Wednesday, 13 November 2013

Irrational stance against alternative views on marriage

The LDS continues its irrational stance against alternative views on marriage in a recent press release.

Why does the LDS Church think it has a monopoly on the meaning of marriage? Is it so naive to believe that other cultures do not have a marriage ceremony? Why has it conveniently forgotten its own history on the matter?

Let us not forget, that the Church had an official position on marriage as being between ‘one man and one women’ in its scriptures. This was removed by President Young – whom we are told was a prophet, and we are of course prophets can apparently never led us astray. This very same prophet then continued the practice of plural marriage, which was considered – by a prophet who can never lead people astray – as essential for your salvation/exaltation.

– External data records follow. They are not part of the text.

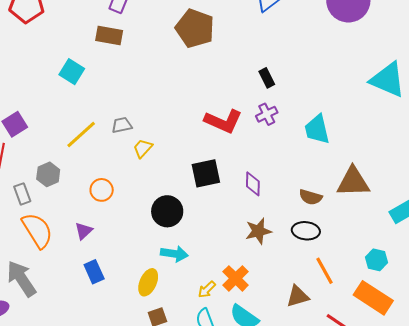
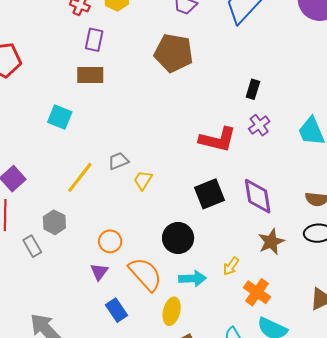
black rectangle: (267, 78) -> (253, 89), turned 54
purple diamond: (253, 184) -> (258, 196), size x1.5
orange circle: (102, 190) -> (110, 241), moved
orange semicircle: (37, 230) -> (145, 274), moved
yellow arrow: (207, 290) -> (231, 266), moved

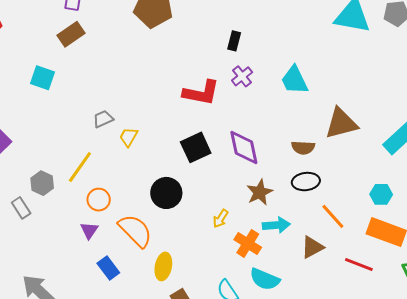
brown rectangle: (90, 75) -> (71, 34), turned -32
yellow line: (80, 177) -> (80, 167), moved
cyan arrow: (192, 279) -> (276, 225), moved

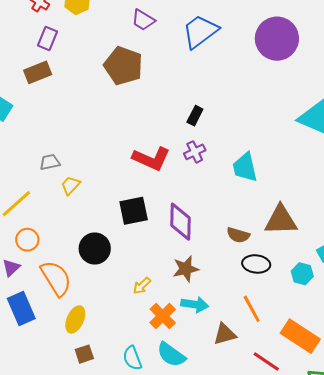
black ellipse: (306, 182) -> (256, 264), moved
cyan hexagon: (381, 194) -> (302, 274), moved
blue rectangle: (108, 268) -> (21, 309), size x1.4

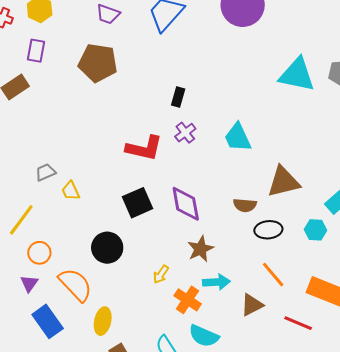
purple rectangle: (48, 38) -> (36, 51), moved
yellow trapezoid: (71, 185) -> (71, 191), turned -55

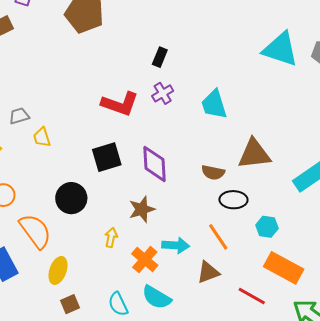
cyan hexagon: (316, 230) -> (267, 227), moved
brown star: (200, 249) -> (142, 209), moved
yellow arrow: (161, 274) -> (111, 238), moved, turned 150
orange line: (273, 275) -> (218, 237), moved

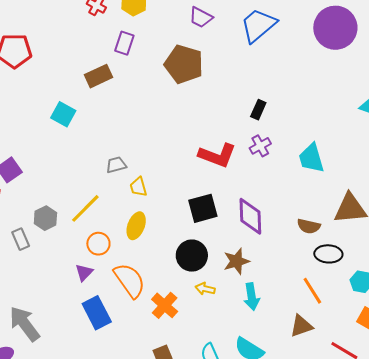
black circle: (71, 198) -> (192, 256), moved
yellow arrow: (111, 238) -> (205, 289), turned -90
cyan arrow: (176, 245) -> (252, 297), moved, turned 76
orange cross: (145, 260) -> (165, 305), moved
yellow ellipse: (58, 270) -> (136, 226), moved

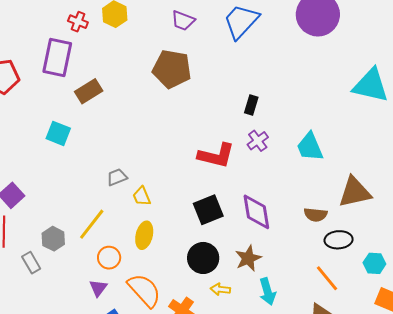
purple rectangle: (124, 43) -> (57, 57), moved, size x1.6

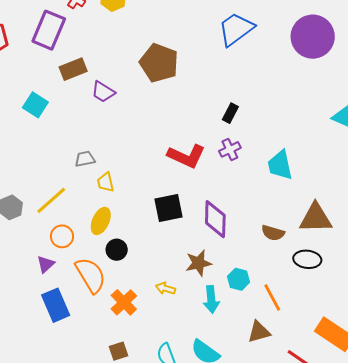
purple trapezoid: (183, 21) -> (103, 92), moved
black ellipse: (339, 240) -> (307, 259), moved
black circle: (203, 258) -> (117, 250), moved, size x0.7
cyan hexagon: (374, 263) -> (239, 279), moved

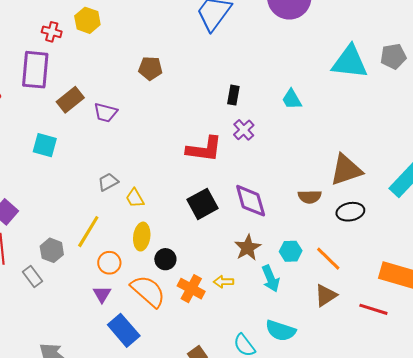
brown pentagon: (159, 63) -> (150, 68), size x0.6
cyan trapezoid: (280, 165) -> (292, 99), moved, size x0.7
orange cross: (124, 302) -> (191, 289), moved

As we know, the LDS Church dropped plural marriage for purely political purposes. Don’t get me wrong, I disagree with it being ‘essential’. Yet the Church still perpetuates the myth (via Official Declaration 1 in its scriptures) that the doctrine was dropped in 1890), when it well knows – as does anyone who is capable of reading about its history – that the practice continued by the highest leadership in the Church (who, don't forget, can never lead us astray). George Albert Smith was the first President of the Church not to practice plural marriage (that wasn’t in last year’s lesson though, because (a) we don’t talk about plural marriage anymore, (b) we don’t want to point out that OD1 is not entirely factual, and (c) a true understanding of our history is apparently not ‘faith promoting’. Know the truth and the truth will set you free make you confused).

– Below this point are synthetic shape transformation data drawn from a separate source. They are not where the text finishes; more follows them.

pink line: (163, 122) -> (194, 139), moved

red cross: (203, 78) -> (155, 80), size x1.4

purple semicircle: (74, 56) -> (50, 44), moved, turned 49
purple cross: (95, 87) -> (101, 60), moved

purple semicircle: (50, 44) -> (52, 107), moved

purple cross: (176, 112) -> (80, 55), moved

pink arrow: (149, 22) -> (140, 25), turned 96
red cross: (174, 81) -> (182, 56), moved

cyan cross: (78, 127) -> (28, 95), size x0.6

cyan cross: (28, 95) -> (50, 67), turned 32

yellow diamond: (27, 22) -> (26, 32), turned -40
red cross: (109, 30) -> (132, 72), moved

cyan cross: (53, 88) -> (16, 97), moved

What the LDS Church should be stating is this: the State should keep its nose out of all cultural-spiritual matters, and that includes the institution of marriage. The Church should uphold all peoples religious right to marry, and not just pay lip service to endorsing religious rights while actively campaigning to take others away because it disagrees with them.

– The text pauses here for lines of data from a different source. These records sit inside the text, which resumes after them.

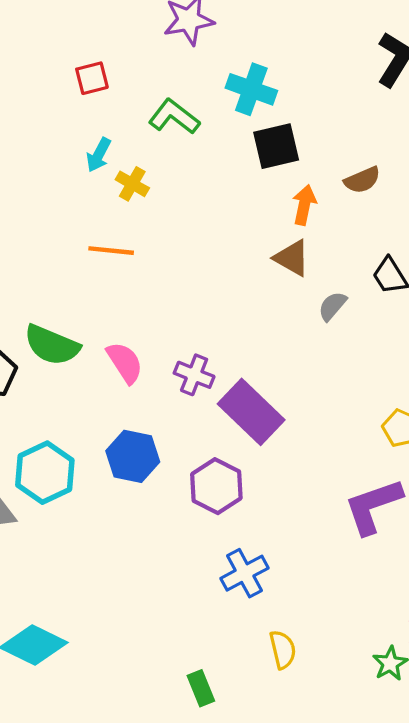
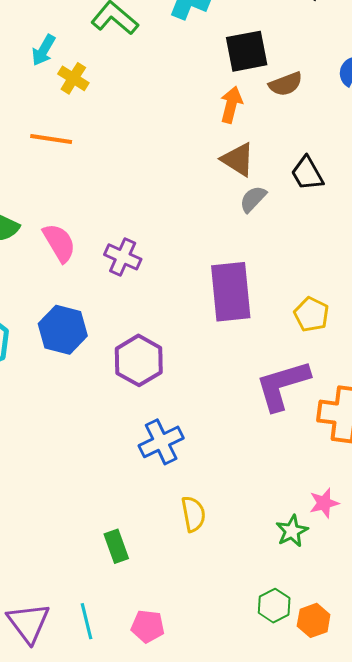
black square: (276, 146) -> (247, 51), moved
brown triangle: (292, 258) -> (238, 159), moved
purple rectangle: (251, 412) -> (231, 292), moved, turned 38

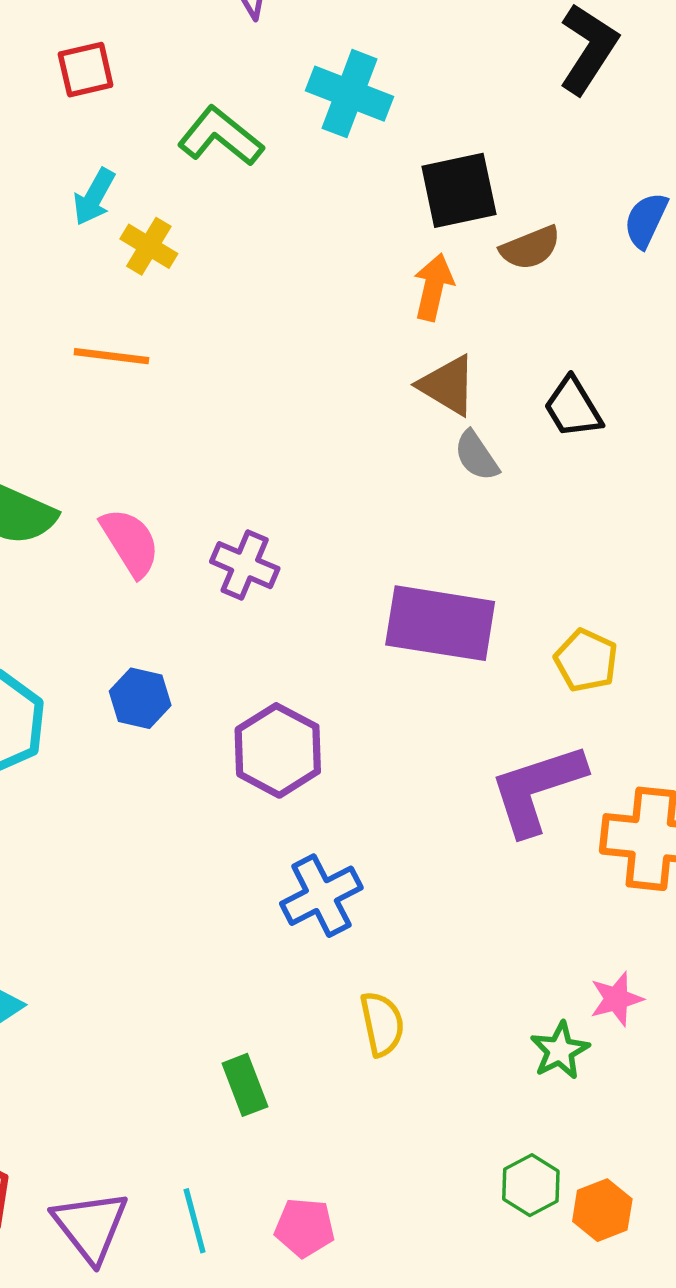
gray semicircle: (253, 199) -> (476, 456), turned -76
purple rectangle: (231, 292) -> (440, 623), turned -74
blue hexagon: (63, 330) -> (140, 698), size x0.7

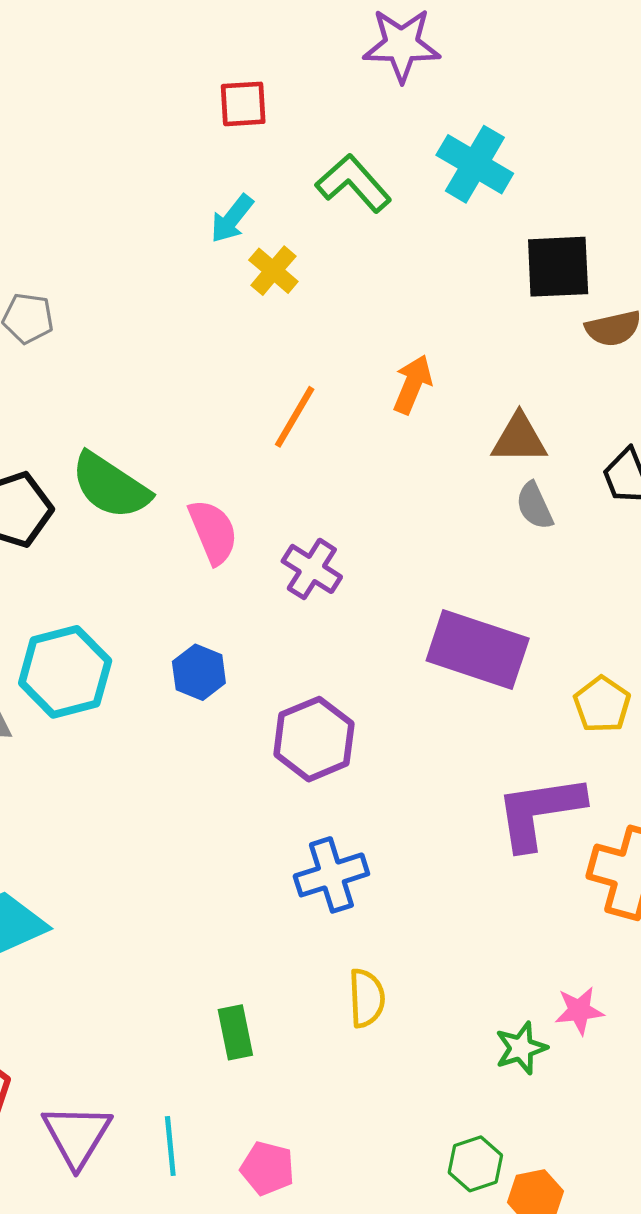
orange arrow: (433, 287) -> (413, 384), moved
orange line: (111, 356) -> (295, 417), moved, turned -76
brown triangle: (448, 385) -> (519, 439), turned -40

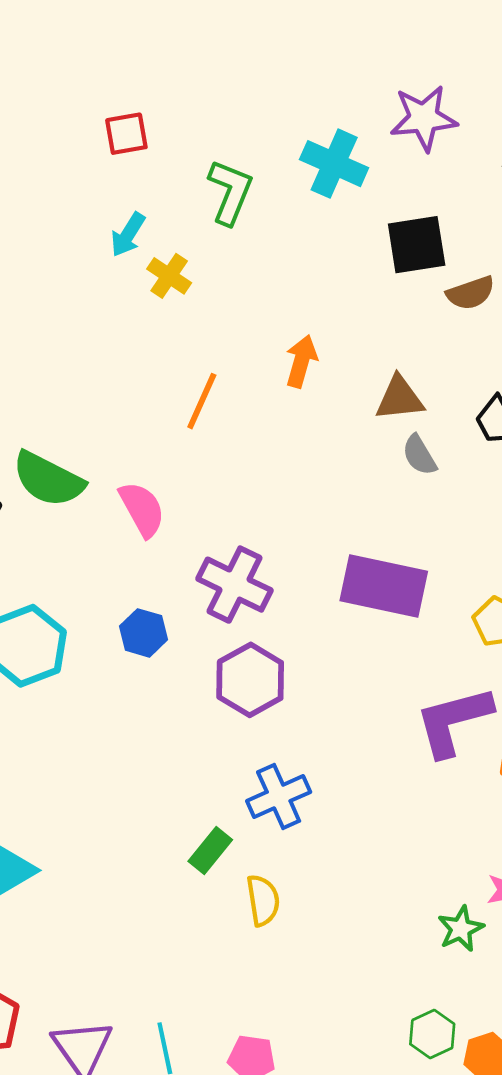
purple star: (402, 45) -> (424, 118), moved
green L-shape: (353, 183) -> (230, 192), turned 70
purple cross: (312, 569) -> (235, 585), moved, size x1.4
yellow semicircle: (367, 998) -> (263, 900), moved
green rectangle: (235, 1032) -> (210, 851), moved, turned 57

The State has no business at all defining what marriage is. Marriage is a spiritual matter, not a political one. It only becomes political when the State intrudes into matters it ought to keep out of. Hence, the existing 'political' problem of the unequal political treatment of different spiritual points of view on what marriage is. What should the state regulate next, the meaning of Christmas?

The Church ought to also explain to people why this sacred institution can only have meaning when it is between male and female, rather than just state ‘because God said so’. Because God said so doesn’t explain why it is so. People have a need to know, to understand, and with all the bureaucracy, revelatory gifts, and seership of the Q12+FP you’d think they would be able to meet this desire.

In a subsequent post, I will give my own personal reflections on why, from one point of view, marriage can only have spiritual efficacy if it is between a man and women.